Aussie scientists push transistor barrier

Australian scientists from the Centre of Quantum Computing Technology, have pushed the boundaries of atomic scale fabrication by building a wire only three atoms thick, opening the possibility of new chip architectures.

Australian scientists from the Centre for Quantum Computing Technology, have pushed the boundaries of atomic scale fabrication by building a wire only three atoms thick, opening the possibility of new chip architectures.

"We are interested in the fundamentals of what can and can't be done," said Michelle Simmons, program manager at the research centre's UNSW branch. "The semiconductor industry must figure out when Moore's Law will fail."

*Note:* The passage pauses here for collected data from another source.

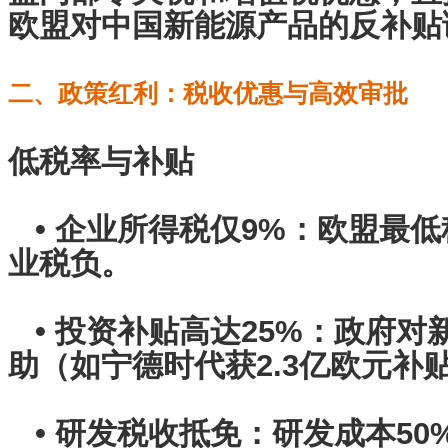
欧盟对中国新能源产品的反补贴
二、政策红利：税收优惠与高效审批
低税率与补贴
• 企业所得税仅9%：欧盟最
业税负。
• 投资补贴高达25%：政府对
助（如宁德时代获2.3亿欧元
• 研发税收抵免：研发成本50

Simmons' wire was created by placing single phosphorus atoms in a wafer of silicon using a scanning tunnel microscope. Simmons said her research has caught the interest of IBM, who believes her research may hold the potential for new device architectures.

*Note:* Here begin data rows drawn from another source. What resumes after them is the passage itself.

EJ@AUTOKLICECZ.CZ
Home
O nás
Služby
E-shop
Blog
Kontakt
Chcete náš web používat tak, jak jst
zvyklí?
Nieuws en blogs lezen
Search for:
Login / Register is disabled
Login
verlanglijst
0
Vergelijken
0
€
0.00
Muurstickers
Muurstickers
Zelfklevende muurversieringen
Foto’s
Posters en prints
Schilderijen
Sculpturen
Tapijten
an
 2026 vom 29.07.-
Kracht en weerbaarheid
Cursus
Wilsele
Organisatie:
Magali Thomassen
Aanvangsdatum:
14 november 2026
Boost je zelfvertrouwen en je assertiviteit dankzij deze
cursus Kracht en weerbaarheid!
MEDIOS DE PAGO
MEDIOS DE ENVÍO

Simmons says her team have been "collaborating with IBM researchers". IBM has been investigating and manipulating atomic scale devices, saying this technology holds the key to the future of computers and medicine.

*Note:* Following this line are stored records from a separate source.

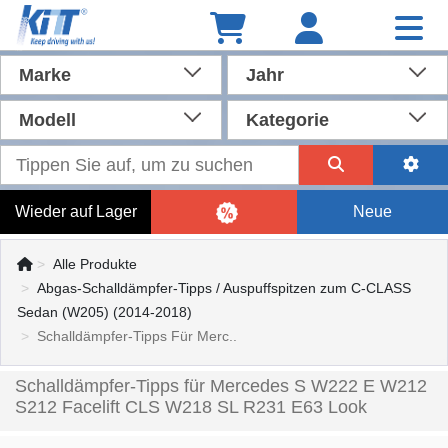
Marke
Jahr
Modell
Kategorie
Wieder auf Lager
Neue
Alle Produkte
Abgas-Schalldämpfer-Tipps / Auspuffspitzen zum C-CLASS
Sedan (W205) (2014-2018)
Schalldämpfer-Tipps Für Merc..
Schalldämpfer-Tipps für Mercedes S W222 E W212
S212 Facelift CLS W218 SL R231 E63 Look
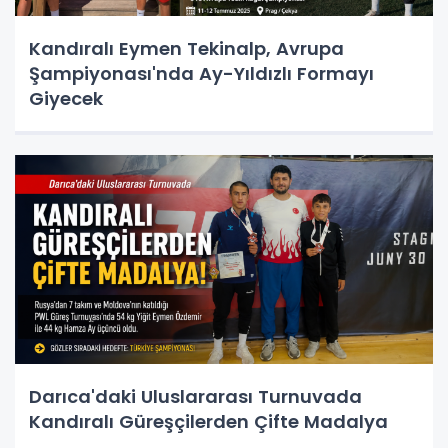
Kandıralı Eymen Tekinalp, Avrupa
Şampiyonası'nda Ay-Yıldızlı Formayı
Giyecek
Darıca'daki Uluslararası Turnuvada
Kandıralı Güreşçilerden Çifte Madalya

Simmons travelled to the US to give talks on nano fabrication, which attracted AU$50,000 "seed funding" from the US-based Semiconductor Research Corporation. The Centre for Quantum Computing Technologies has also received funding from the Australian and US Departments of Defence.

Such single atom fabrication is also another step towards building single atom transistors, the first step in creating quantum computers. While no working prototypes exist, quantum computers are theorised to be much faster than today's machines. This has lead to an interest from defence institutions, as quantum computing promises the ability to crack high level encryption in a fraction of the time it takes today.